Spend a little time around on-line auctions, flea markets, estate auctions or anyplace selling older “stuff” and you are likely to see many items described as “vintage” or “antique”. Look a little further and you will come across “primitive” and “collectible” almost as often. So if you are a little confused about the difference between vintage and antique or primitive and collectible, so are the rest of us! But don’t worry; these overused words are usually simply a marketing gimmick used to increase the perceived value of their items. Check out the following paragraphs for my interpretation of these overused words. I hope I can provide a little clarity.
I recently purchased a Martin model 72 fly reel from an on-line auction. This particular reel was sold originally in 1970 and is very well made but not overly rare. It was advertised as an “antique fly reel”. To tell you the truth, the “antique” description caught my attention. But, is this reel a genuine antique. The Latin definition antique is “old, ancient”. According to Wikipedia, “antique is an old collectible item, collected or desirable because of its age, beauty, rarity, condition, utility, etc.” So by this definition, many, many items can accurately be labeled antique. For what it is worth, many of my friends in the business use 100 years old as the benchmark required to be considered an antique.

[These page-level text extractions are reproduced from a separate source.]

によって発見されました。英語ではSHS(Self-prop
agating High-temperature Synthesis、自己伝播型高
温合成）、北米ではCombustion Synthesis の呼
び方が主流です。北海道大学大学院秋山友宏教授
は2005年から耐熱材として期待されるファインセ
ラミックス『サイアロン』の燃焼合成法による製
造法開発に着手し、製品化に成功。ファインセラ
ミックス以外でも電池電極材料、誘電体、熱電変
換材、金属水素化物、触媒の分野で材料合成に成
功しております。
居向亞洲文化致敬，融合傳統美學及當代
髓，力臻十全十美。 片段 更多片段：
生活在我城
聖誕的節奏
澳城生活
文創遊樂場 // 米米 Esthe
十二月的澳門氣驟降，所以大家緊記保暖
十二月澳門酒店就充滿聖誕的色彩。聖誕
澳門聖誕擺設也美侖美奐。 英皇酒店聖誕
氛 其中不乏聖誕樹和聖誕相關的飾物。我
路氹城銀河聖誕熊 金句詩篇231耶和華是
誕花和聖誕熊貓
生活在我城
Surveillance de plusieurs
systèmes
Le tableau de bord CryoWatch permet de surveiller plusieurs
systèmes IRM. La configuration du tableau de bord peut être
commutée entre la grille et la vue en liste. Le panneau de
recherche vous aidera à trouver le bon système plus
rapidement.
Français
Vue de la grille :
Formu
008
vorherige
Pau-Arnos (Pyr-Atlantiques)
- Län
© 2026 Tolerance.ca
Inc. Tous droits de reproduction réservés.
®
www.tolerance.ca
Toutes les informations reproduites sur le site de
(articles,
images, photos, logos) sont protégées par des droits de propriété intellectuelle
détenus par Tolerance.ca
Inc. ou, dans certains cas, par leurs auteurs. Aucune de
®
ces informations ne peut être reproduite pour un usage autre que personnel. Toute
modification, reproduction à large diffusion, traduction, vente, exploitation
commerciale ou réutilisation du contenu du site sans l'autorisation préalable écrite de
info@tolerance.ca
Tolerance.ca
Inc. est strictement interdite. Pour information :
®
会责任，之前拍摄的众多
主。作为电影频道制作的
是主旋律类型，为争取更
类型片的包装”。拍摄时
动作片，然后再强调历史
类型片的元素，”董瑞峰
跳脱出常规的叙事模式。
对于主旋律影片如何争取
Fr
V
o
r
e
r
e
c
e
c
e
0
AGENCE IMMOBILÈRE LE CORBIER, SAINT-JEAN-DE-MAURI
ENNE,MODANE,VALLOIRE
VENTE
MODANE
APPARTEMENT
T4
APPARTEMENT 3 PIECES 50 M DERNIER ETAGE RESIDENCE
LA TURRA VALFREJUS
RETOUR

You could easily argue that “vintage” is the new most overused word in the English language. If you doubt me, just do a search on any on-line auction for any item preceded by “vintage”. It seems many feel that any item over a few years old can be described as “vintage”. In reality, “vintage” refers to the year something originated or was made. For example, “a bottle of wine could be vintage 2002”. Or, “this fishing reel is vintage 1970”. But, it seems to be a more attractive item if it is simply labeled, “vintage fishing reel”, doesn’t it. Again, for what it is worth, many of my friends and industry experts use 50 – 100 years old as qualifying as vintage.
Collectibles are another issue altogether. It took many miles, many trips, and many dollars searching for “Beany Babies” (my wife’s) passion to come to grips with just what a collectible is or better yet, isn’t. It seems that anything made specifically for collecting is probably not a good collectable. Of course, there are exceptions to any rule but generally speaking; a good collectable is anything old, well made, and desirable. I am sure my wife would make you a good deal on some Beanie Babies!
I love “primitives”. I am not absolutely certain what they are but I am pretty sure my house is full of them. I think primitives make great collectibles before they are cool and are still pretty much readily available. My fairly unsophisticated definition of a primitive is a common, everyday household item that is old or very old. Yep, my house is full of them!